Paleontologist Scott Persons, pictured here with the recently-discovered world’s largest T. rex “Scotty,” led the study at UAlberta exploring how dinosaur feathers changed over time and enabled flight.
Paleontologist Scott Persons, pictured here with the recently-discovered world’s largest T. rex “Scotty,” led the study at UAlberta exploring how dinosaur feathers changed over time and enabled flight.

The study makes the case that larger, stiffer, flatter feathers very gradually evolved as showy fans on the arms and tails of dinosaurs to be waved and waggled in courtship displays, leading eventually to the evolution of birds – an interpretation supported by a growing fossil record of early feathers.

The evolution:

The evolution of avian flight is one of the most important transitions in vertebrate evolution. There are now more than ten thousand species of birds and are the only group of dinosaurs to survive the mass extinction. The extraordinary success of birds is linked to their ability to fly. But, to evolve into the complex flight feathers, the traditional natural selection needs to be stimulated by sexual selection.

Read more: Feathers came millions of years before birds

Effectively, sexual selection led to an increased complexity, which bridged the gap from one function to another. “Recognizing that critical contribution teaches us something fundamental and important about the evolutionary process. The implications go way beyond the single example of dinosaurs and feather evolution,” says Persons.
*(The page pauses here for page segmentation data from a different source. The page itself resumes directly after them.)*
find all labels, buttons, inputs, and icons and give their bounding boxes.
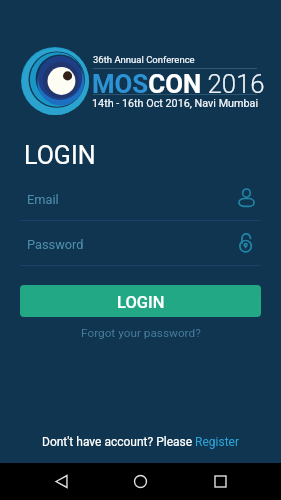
staticText: Password [27,237,84,252]
button[interactable]: Password [20,228,261,265]
staticText: 14th - 16th Oct 2016, Navi Mumbai [92,97,259,110]
button[interactable]: Home [122,463,159,500]
button[interactable]: LOGIN [20,285,261,317]
staticText: LOGIN [24,141,96,170]
button[interactable]: Email [20,183,261,220]
button[interactable]: Password [236,233,256,253]
staticText: LOGIN [117,293,165,312]
button[interactable]: Email address [237,188,256,207]
button[interactable]: Forgot your password? [77,322,205,344]
button[interactable]: Dont't have account? Please Register [40,433,242,451]
staticText: MOSCON 2016 [92,69,265,99]
staticText: Email [27,192,59,207]
button[interactable]: Recent apps [202,463,239,500]
button[interactable]: Back [43,463,80,500]
staticText: 36th Annual Conference [93,54,195,65]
For their study, scientists used an old metaphor called the adaptive landscape – a graphical representation of how different beneficial traits are to an evolving group of organisms.

The study, published in the scientific journal Evolution, sheds new light on the evolutionary steps leading from dinosaurs to birds, yet there are still plenty of paleontological mysteries to discover about fossil feathers.

We are still missing clear examples of sexually dimorphic feathers in dinosaurs. Today, it’s easy to tell the sexes of many birds apart based on their feathers,” said Persons. “Male birds tend to have larger, gaudier, and brighter feathers because they are the ones doing the displaying. This was very likely true of feathered dinosaurs, but we haven’t found a definitive example… yet.”